= Eugenia Collier =

American writer

Eugenia W. Collier (born April 6, 1928) is an American writer and critic best known for her 1969 short story "Marigolds", which won the first Gwendolyn Brooks Prize for Fiction in 1969; it was Collier’s first published story. She was born in Baltimore, Maryland.

Collier's collection, Breeder and Other Stories, was released in 1993. She has also published a play, Ricky, based on her short story of the same name. Other texts that Collier has written or contributed to include Impressions in Asphalt: Images of Urban America (1999); A Bridge to Saying It Well (1970); Sweet Potato Pie (1972); Langston Hughes: Black Genius (1991); Afro-American Writing: An Anthology of Prose and Poetry (1992); and Modern Black Poets: A Collection of Critical Essays (1973). Her work has appeared in Negro Digest, Black World, TV Guide, Phylon, College Language Association Journal, and The New York Times.

Collier's "Marigolds" is one of the most widely anthologized short stories in high school English textbooks. Set against the backdrop of the Great Depression, the story describes the moment that the 14-year-old narrator, Lizabeth, comes of age. It is the moment she is first able to feel the pain of another human being, and Collier's narrative argues that innocence and compassion cannot exist in the same person. It is widely used as a catalyst book for the coming of age unit in high school English classes.

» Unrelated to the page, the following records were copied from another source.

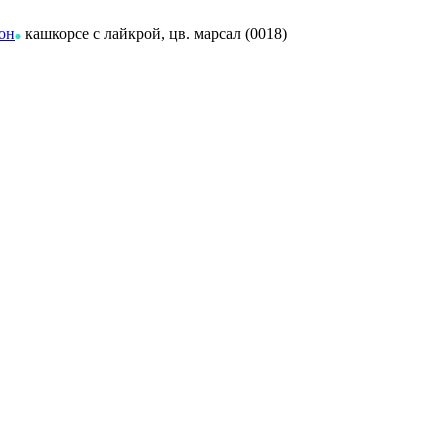
он
кашкорсе с лайкрой, цв. марсал (0018)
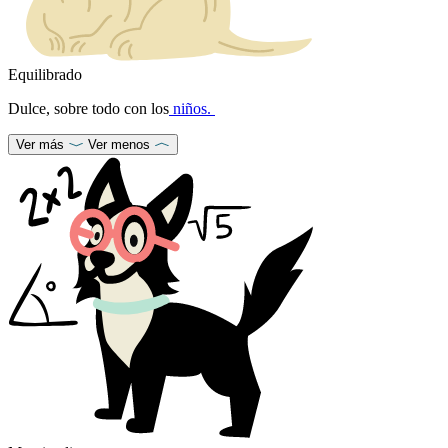
Equilibrado
Dulce, sobre todo con los
niños.
Ver más
Ver menos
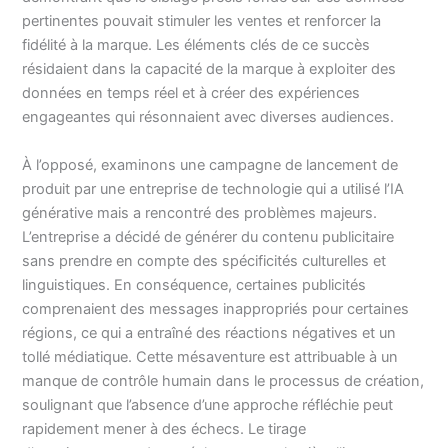
pertinentes pouvait stimuler les ventes et renforcer la
fidélité à la marque. Les éléments clés de ce succès
résidaient dans la capacité de la marque à exploiter des
données en temps réel et à créer des expériences
engageantes qui résonnaient avec diverses audiences.
À l’opposé, examinons une campagne de lancement de
produit par une entreprise de technologie qui a utilisé l’IA
générative mais a rencontré des problèmes majeurs.
L’entreprise a décidé de générer du contenu publicitaire
sans prendre en compte des spécificités culturelles et
linguistiques. En conséquence, certaines publicités
comprenaient des messages inappropriés pour certaines
régions, ce qui a entraîné des réactions négatives et un
tollé médiatique. Cette mésaventure est attribuable à un
manque de contrôle humain dans le processus de création,
soulignant que l’absence d’une approche réfléchie peut
rapidement mener à des échecs. Le tirage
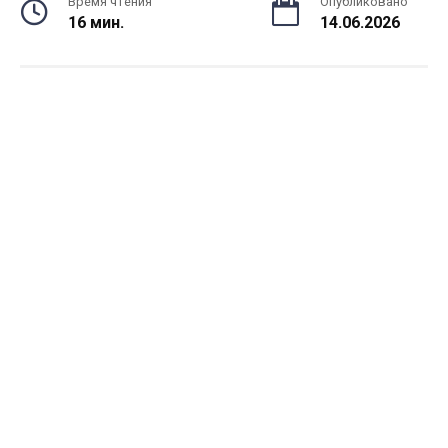
Время чтения
Опубликовано
16 мин.
14.06.2026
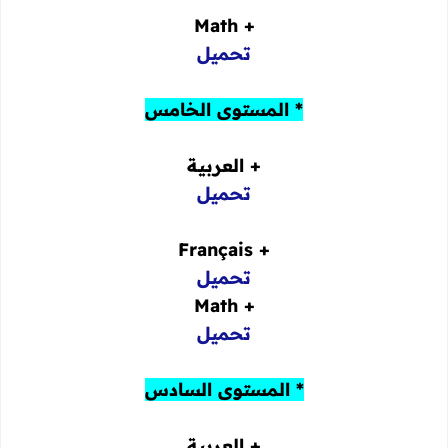
+ Math
تحميل
* المستوى الخامس
+ العربية
تحميل
+ Français
تحميل
+ Math
تحميل
* المستوى السادس
+ العربية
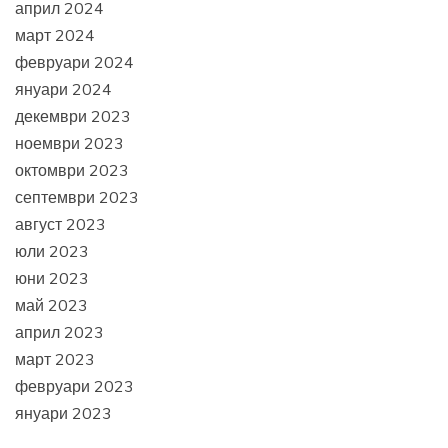
април 2024
март 2024
февруари 2024
януари 2024
декември 2023
ноември 2023
октомври 2023
септември 2023
август 2023
юли 2023
юни 2023
май 2023
април 2023
март 2023
февруари 2023
януари 2023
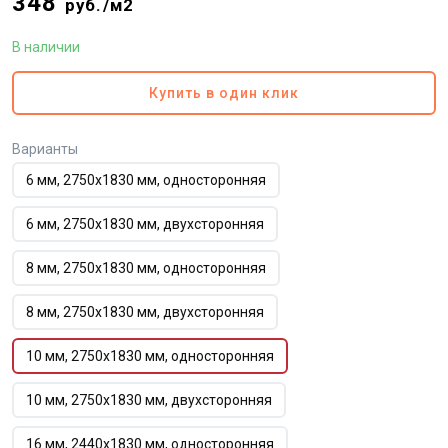
348
руб./м2
В наличии
Купить в один клик
Варианты
6 мм, 2750х1830 мм, односторонняя
6 мм, 2750х1830 мм, двухсторонняя
8 мм, 2750х1830 мм, односторонняя
8 мм, 2750х1830 мм, двухсторонняя
10 мм, 2750х1830 мм, односторонняя
10 мм, 2750х1830 мм, двухсторонняя
16 мм, 2440х1830 мм, односторонняя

The former English Chair at Morgan State University, Collier has also taught at Coppin State College (now University), the University of Maryland, Howard University, Southern Illinois University, and Atlanta University. She graduated magna cum laude from Howard University in 1948, and was awarded an M.A. from Columbia University two years later. In 1976, she earned a PhD from the University of Maryland.

She married Charles S. Collier in 1950. They had three sons: Charles M. Collier, Robert N. Collier, and Philip Collier.

Since retiring in 1996, Collier continues to live in Baltimore, and occasionally visits classes to discuss creative writing and her stories. She has come out as lesbian in 2000 and continues to be an advocate for LGBTQ+ rights.